The Alert List provides an overview of all defined alerts and their current status. It does not answer questions about root causes or temporal trends, but rather:

Which alerts exist, and which ones are currently active, paused, or in an error state?

This makes the Alert List a monitoring and operations widget. It is designed for overview and quick status checks, not for analysis.

Typical use cases include:

  • Centralized alarm overviews.
  • Operations and control room dashboards.
  • NOC or monitoring views.
  • A quick overview when opening a dashboard.

Alerting Model. Essential Background

The Time Series Data Service uses the classic panel-based alerting model.

This means:

  • Alerts are bound to individual widgets, typically Graph widgets.
  • Each alert rule belongs to exactly one widget.
  • There is no central, widget-spanning rule set.
  • The Alert List collects these distributed alerts and presents them in a centralized view.
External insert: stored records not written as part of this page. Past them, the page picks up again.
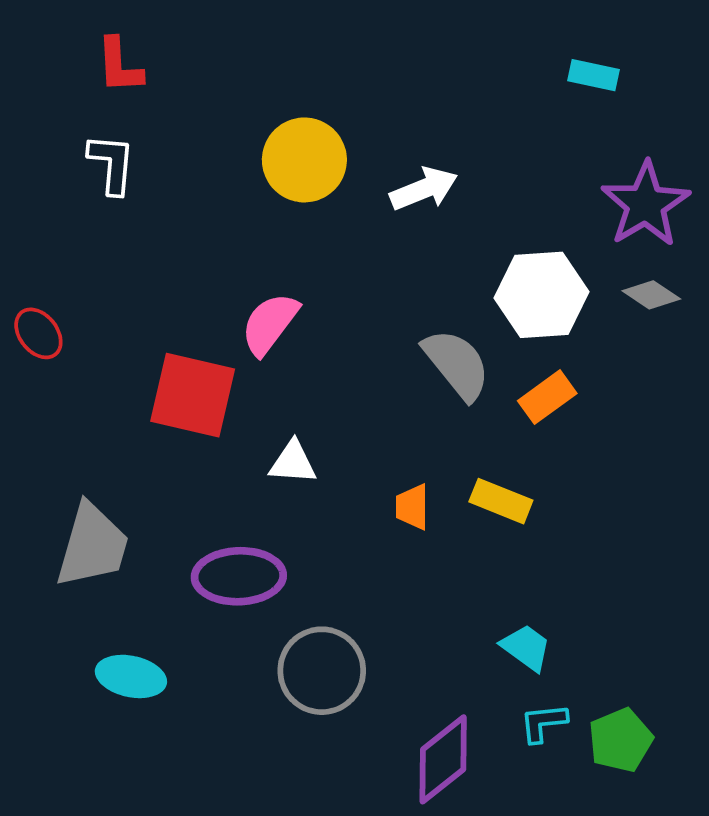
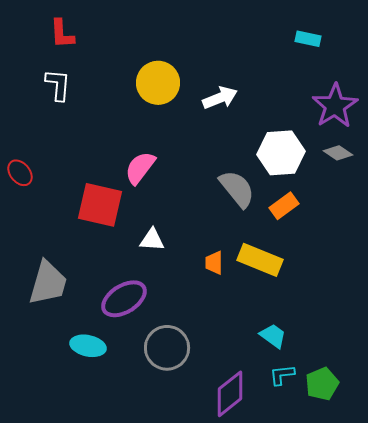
yellow rectangle: (501, 501) -> (260, 260), size x1.4
purple ellipse: (239, 576) -> (124, 299), turned -30
cyan ellipse: (131, 676) -> (88, 346), moved

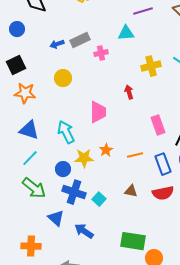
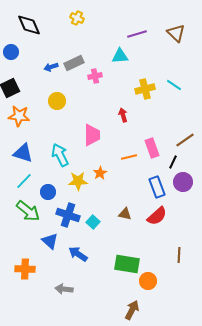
orange line: (135, 155) -> (129, 157), moved
blue circle: (63, 169) -> (48, 192), moved
red semicircle: (163, 193) -> (157, 216), turned -30

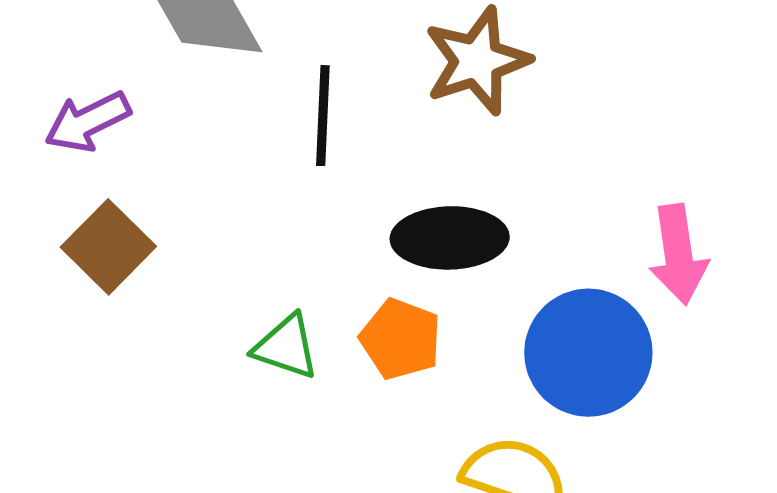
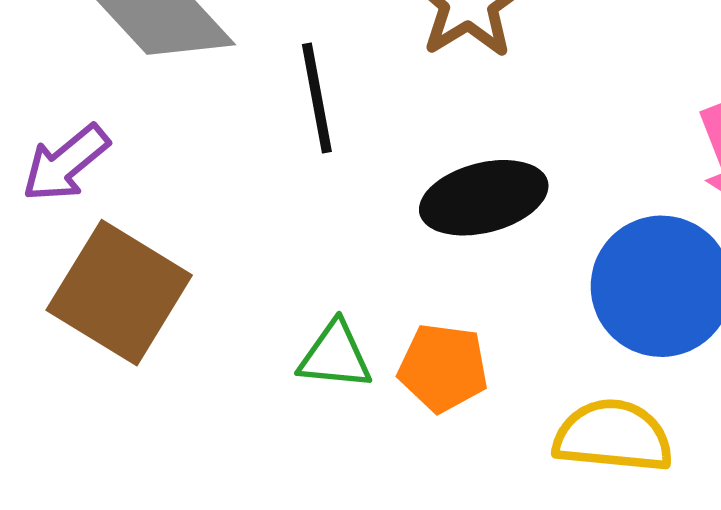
brown square: (108, 247) -> (119, 293), size x1.4
orange pentagon: (401, 339) -> (443, 368), moved

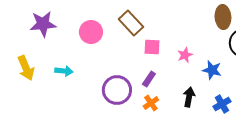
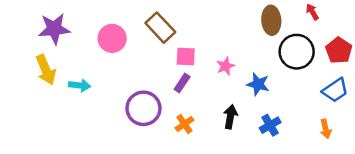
yellow arrow: (26, 68) -> (46, 70), moved
purple rectangle: (149, 79) -> (182, 83), moved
The Alert List itself does not define alerts. It only visualizes existing alert rules.

Displayed Information

For each alert, relevant metadata is shown in the Alert List.

Typically, this includes:

  • Alert name.
  • Current status:
  • OK.
  • Alerting.
  • Pending.
  • Paused.
  • No data.
  • Error.
  • Associated dashboard.
  • Associated widget.

This makes it always clear where an alert originates and in which context it was triggered.

Filtering and Display Options

The Alert List can be filtered to improve clarity.

Possible filters include:

  • Filtering by status, for example only Alerting or Pending.
  • Filtering by dashboard.
  • Filtering by folder.
  • Filtering by alert name.

This allows different views to be created, for example:

  • A pure incident overview.
  • A complete overview of all defined alerts.
  • A documentation-oriented view for operations or management.

Typical Usage Patterns

Operations Dashboard

  • Alert List placed centrally or at the top.
  • Filter set to Alerting and Pending.
  • Focus on currently relevant incidents.

Monitoring Overview

  • Display of all alerts.
  • Use as a control instrument.
  • Complemented by Stat or Bar Gauge widgets.
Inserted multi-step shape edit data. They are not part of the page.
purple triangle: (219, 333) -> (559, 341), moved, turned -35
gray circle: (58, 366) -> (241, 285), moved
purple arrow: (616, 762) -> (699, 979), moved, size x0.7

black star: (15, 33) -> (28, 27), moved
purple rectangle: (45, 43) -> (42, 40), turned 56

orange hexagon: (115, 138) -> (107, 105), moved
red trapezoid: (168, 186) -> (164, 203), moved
Documentation and Transparency

  • Display of all defined alert rules.
  • Traceability for operations, support, and management.

Interaction and Navigation

The Alert List is interactive and supports fast navigation.

You can:

  • Click on an alert.
  • Jump directly to the associated widget.
  • Review thresholds, conditions, and queries there.
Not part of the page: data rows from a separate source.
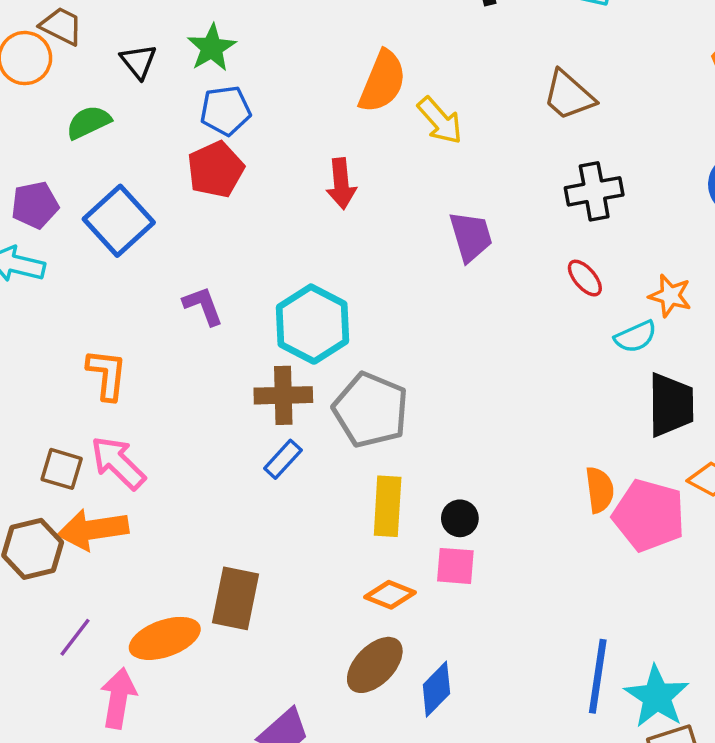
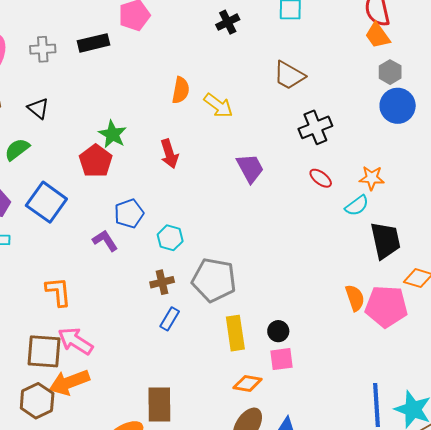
green star: (212, 48) -> (113, 134), moved
orange semicircle: (382, 82) -> (181, 90), size x0.7
blue pentagon: (225, 111) -> (129, 214), moved
cyan hexagon: (312, 324) -> (170, 238), size x0.6
brown cross: (283, 395) -> (162, 282), size x0.7
brown square: (62, 469) -> (44, 351), size x1.5

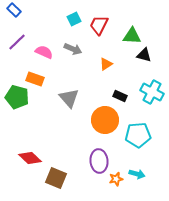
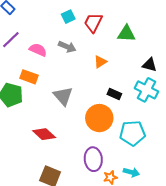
black triangle: (144, 55) -> (149, 65), moved
red diamond: (30, 158) -> (44, 134), moved

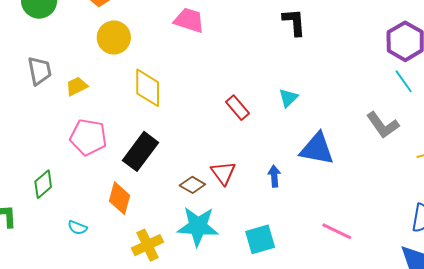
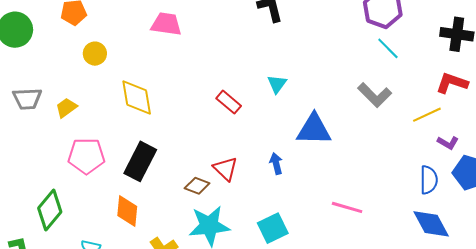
yellow circle: (114, 37) -> (95, 54), size x0.7
gray trapezoid: (40, 71) -> (27, 99), turned 108
green diamond: (43, 184) -> (50, 210), size x1.4

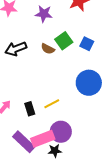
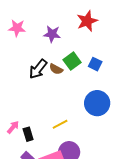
black arrow: (16, 49) -> (38, 69), moved, turned -30
black rectangle: (30, 109) -> (28, 134), moved

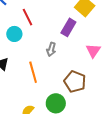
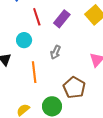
purple rectangle: (68, 27) -> (62, 19), moved
cyan circle: (14, 34) -> (24, 40), moved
This is a central building block for fast root cause analysis in operations.

Time Reference and History

The Alert List only shows the current status of alerts.

This means:

  • No display of alert history.
  • No temporal evolution of alerts.
  • No statistics on frequency or duration.

For alert histories or evaluations, external systems or logging solutions are required.

Typical Limitations of the Alert List Widget

For a realistic assessment:

  • Works only with classic panel-based alerts.
  • No support for unified or centralized alert models.
  • No history or trend visualization.
  • Limited filter combinations.
  • Presentation is functional and intentionally minimal.

The Alert List is an operations tool, not a visualization highlight.

Differentiation from Other Widgets

Short comparison:

  • Graph widget: definition of alerts.
  • Alert List widget: overview of alerts.
  • Stat and Gauge widgets: visualization of states.
  • Table widget: detailed information.

The Alert List forms the link between visualization and operational work.

Typical Pitfalls in Practice

Common issues include:

  • Using the Alert List without filters, which quickly becomes cluttered.
  • Non-descriptive alert names.
  • Mixing test and production alerts.
  • Missing operational processes for responding to alerts.

The quality of the Alert List directly depends on the quality of the defined alerts.

Summary

With the Alert List widget in the Time Series Data Service, you can:

  • Centrally monitor the current alert status.
  • Create transparency across all defined alerts.
  • Quickly navigate to problematic widgets.

The Alert List does not replace a ticketing or incident management system. However, it is a very effective first glance at the current system state in day-to-day operations.